Floté entre sueños y recuerdos. Todo parecía borroso, como si estuviera sumergida en agua tibia, incapaz de distinguir lo que era real de lo que solo era memoria.
Vi a las tres: a mí, a Natália y a Shelma, todavía niñas, riendo en la terraza del colegio. Teníamos demasiadas promesas, corazones limpios y una confianza que creíamos eterna. Luego, las imágenes cambiaron: el beso de ellos, el dolor, la carrera, el destello de los faros.

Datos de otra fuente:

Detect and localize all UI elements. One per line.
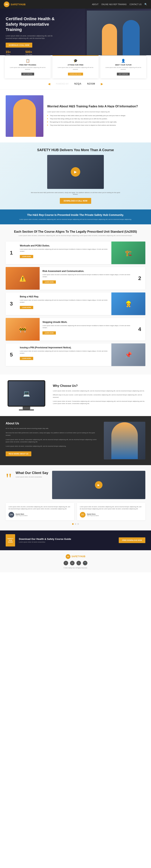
testimonial-role-2: H&S Representative: [87, 515, 99, 516]
course-num-5: 5: [6, 343, 17, 366]
download-banner: SAFETY HUB GUIDE Download Our Health & S…: [0, 530, 151, 550]
worried-image: [6, 95, 43, 137]
blue-banner-desc: Lorem ipsum dolor sit amet, consectetur …: [19, 218, 132, 221]
testimonial-avatar-1: DM: [8, 512, 14, 518]
course-img-inner-1: 🏗️: [111, 242, 145, 264]
stat-1-number: 15+: [6, 51, 22, 54]
testimonial-play-btn[interactable]: ▶: [95, 481, 102, 489]
navigation: SH SAFETYHUB ABOUT ONLINE H&S REP TRAINI…: [0, 0, 151, 9]
card-1-icon: 📋: [7, 59, 48, 63]
course-item-5: 5 Issuing a PIN (Provisional Improvement…: [6, 343, 145, 366]
why-section: 💻 Why Choose Us? Lorem ipsum dolor sit a…: [0, 375, 151, 416]
hero-section: Certified Online Health & Safety Represe…: [0, 9, 151, 61]
course-content-4: Stopping Unsafe Work. Lorem ipsum dolor …: [40, 318, 134, 341]
delivers-video[interactable]: ▶: [47, 155, 104, 189]
social-instagram[interactable]: 📷: [83, 561, 87, 565]
testimonial-role-1: H&S Representative: [16, 515, 28, 516]
about-section: About Us Hi I'm Tony, and am passionate …: [0, 416, 151, 465]
nav-training[interactable]: ONLINE H&S REP TRAINING: [101, 3, 127, 5]
card-3-icon: 👤: [103, 59, 144, 63]
worried-list: They know that having no H&S skills make…: [47, 115, 145, 126]
partner-divider: POWERED BY: [56, 83, 69, 85]
course-img-inner-3: 👷: [111, 292, 145, 315]
course-subtitle: Lorem ipsum dolor sit amet, consectetur …: [6, 235, 145, 237]
worried-point-3: Recognising for the working with law, al…: [47, 121, 145, 123]
delivers-section: SAFETY HUB Delivers You More Than A Cour…: [0, 143, 151, 210]
testimonial-name-1: Daniel Mark: [16, 513, 28, 515]
download-desc: Lorem ipsum dolor sit amet consectetur: [19, 541, 115, 543]
course-section: Each Section Of The Course Aligns To The…: [0, 224, 151, 375]
blue-banner-title: The H&S Rep Course Is Presented Inside T…: [6, 213, 145, 217]
social-linkedin[interactable]: in: [70, 561, 74, 565]
card-2-icon: 🎓: [55, 59, 96, 63]
partner-nzism: NZISM: [87, 83, 95, 85]
course-num-3: 3: [6, 292, 17, 315]
testimonial-dots: [6, 523, 145, 525]
quote-mark: ": [6, 473, 12, 485]
card-free-training: 📋 FREE REP TRAINING Lorem ipsum dolor si…: [5, 55, 51, 78]
card-1-button[interactable]: GET STARTED: [21, 73, 34, 75]
worried-intro: Lorem ipsum dolor sit amet, consectetur …: [47, 111, 145, 113]
download-book: SAFETY HUB GUIDE: [6, 534, 15, 547]
nav-logo[interactable]: SH SAFETYHUB: [4, 1, 26, 7]
hero-cta-button[interactable]: SCHEDULE A CALL NOW: [6, 43, 32, 48]
prev-partner-arrow[interactable]: ◀: [48, 82, 50, 86]
about-btn[interactable]: READ MORE ABOUT US: [6, 452, 31, 456]
card-3-button[interactable]: GET STARTED: [117, 73, 130, 75]
about-image: [104, 422, 145, 460]
delivers-desc: We know the best H&S performers seek ans…: [28, 192, 123, 195]
testimonials-title: What Our Client Say: [16, 471, 48, 475]
learn-btn-2[interactable]: LEARN MORE: [42, 280, 56, 284]
worried-section: Worried About H&S Training Fades Into A …: [0, 90, 151, 143]
testimonials-section: " What Our Client Say Lorem ipsum dolor …: [0, 465, 151, 530]
why-para-3: Lorem ipsum dolor sit amet. Consectetur …: [53, 400, 145, 405]
logo-text: SAFETYHUB: [10, 3, 26, 6]
download-title: Download Our Health & Safety Course Guid…: [19, 537, 115, 540]
testimonial-author-2: DD Daniel Dens H&S Representative: [80, 512, 143, 518]
learn-btn-5[interactable]: LEARN MORE: [20, 357, 33, 360]
course-content-1: Worksafe and PCBU Duties. Lorem ipsum do…: [17, 242, 111, 264]
social-facebook[interactable]: f: [64, 561, 68, 565]
footer: SH SAFETYHUB f in t 📷 © 2021 Safety Hub.…: [0, 550, 151, 572]
search-icon[interactable]: 🔍: [144, 3, 147, 6]
learn-btn-1[interactable]: LEARN MORE: [20, 255, 33, 258]
about-title: About Us: [6, 422, 99, 425]
learn-btn-4[interactable]: LEARN MORE: [42, 331, 56, 335]
testimonial-author-info-1: Daniel Mark H&S Representative: [16, 513, 28, 516]
worried-title: Worried About H&S Training Fades Into A …: [47, 104, 145, 108]
play-button[interactable]: ▶: [71, 167, 80, 177]
course-item-2: 2 Risk Assessment and Communication. Lor…: [6, 267, 145, 290]
download-btn[interactable]: FREE DOWNLOAD NOW: [119, 537, 145, 543]
dot-2[interactable]: [75, 523, 76, 525]
course-title-1: Worksafe and PCBU Duties.: [20, 244, 109, 247]
course-num-1: 1: [6, 242, 17, 264]
blue-banner: The H&S Rep Course Is Presented Inside T…: [0, 210, 151, 224]
testimonial-video[interactable]: ▶: [52, 471, 145, 499]
delivers-cta-button[interactable]: DOWNLOAD A CALL NOW: [60, 198, 91, 204]
about-para-4: Lorem ipsum dolor sit amet, consectetur …: [6, 445, 99, 447]
nav-about[interactable]: ABOUT: [92, 3, 98, 5]
card-3-title: MEET YOUR TUTOR: [103, 64, 144, 66]
footer-logo-icon: SH: [66, 554, 70, 559]
about-para-2: We know the best H&S performers seek ans…: [6, 432, 99, 437]
worried-point-4: They know that those above and around th…: [47, 124, 145, 126]
course-content-5: Issuing a PIN (Provisional Improvement N…: [17, 343, 111, 366]
course-img-inner-2: ⚠️: [6, 267, 40, 290]
testimonial-cards: Lorem ipsum dolor sit amet, consectetur …: [6, 503, 145, 520]
card-2-button[interactable]: DOWNLOAD NOW: [68, 73, 83, 75]
social-twitter[interactable]: t: [77, 561, 81, 565]
card-meet-tutor: 👤 MEET YOUR TUTOR Lorem ipsum dolor sit …: [100, 55, 146, 78]
testimonials-header: " What Our Client Say Lorem ipsum dolor …: [6, 471, 145, 499]
nav-contact[interactable]: CONTACT US: [129, 3, 142, 5]
learn-btn-3[interactable]: LEARN MORE: [20, 306, 33, 309]
card-1-title: FREE REP TRAINING: [7, 64, 48, 66]
dot-3[interactable]: [78, 523, 79, 525]
next-partner-arrow[interactable]: ▶: [101, 82, 103, 86]
footer-logo-text: SAFETYHUB: [71, 555, 85, 558]
dot-1[interactable]: [72, 523, 73, 525]
stat-2-number: 500+: [26, 51, 40, 54]
testimonial-author-1: DM Daniel Mark H&S Representative: [8, 512, 71, 518]
course-desc-3: Lorem ipsum dolor sit amet consectetur a…: [20, 299, 109, 303]
about-person: [111, 422, 138, 459]
hero-title: Certified Online Health & Safety Represe…: [6, 16, 66, 32]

Y, de repente, una oscuridad total.
Mi cuerpo se sentía pesado, como si estuviera pegado al colchón. Un zumbido constante llenaba mis oídos. Mi respiración era débil, lenta... pero existía. Aún existía.
Con esfuerzo, abrí los ojos. La luz del techo parecía un sol distante. Parpadeaba.
Intenté girar el rostro, pero no pude.
Fue entonces cuando vi una silueta blanca acercarse. Un hombre alto, con una expresión serena, vestido con una bata médica. Sus ojos me observaron con atención, y luego… extendió la mano y acarició mi rostro con una delicadeza que no esperaba.
—“Estás a salvo ahora” —susurró, casi como si hablara consigo mismo—. “Todo va a estar bien…”
Quise preguntar quién era, pero las palabras no salieron. Sin embargo, su presencia calmó algo dentro de mí. Como si, por un breve instante, el mundo dejara de doler tanto.
Cerré los ojos de nuevo.
Y me hundí otra vez en ese sueño oscuro…
Pero esta vez, por primera vez desde el accidente, no había miedo.
Dormí profundamente.
Desperté con el sonido molesto de las máquinas pitando. Un dolor sordo atravesaba mi cuerpo, como si cada célula intentara recordarme que aún existo.
Luz blanca.
Olor a hospital.
Y una sensación de vacío tan grande que casi me tragué.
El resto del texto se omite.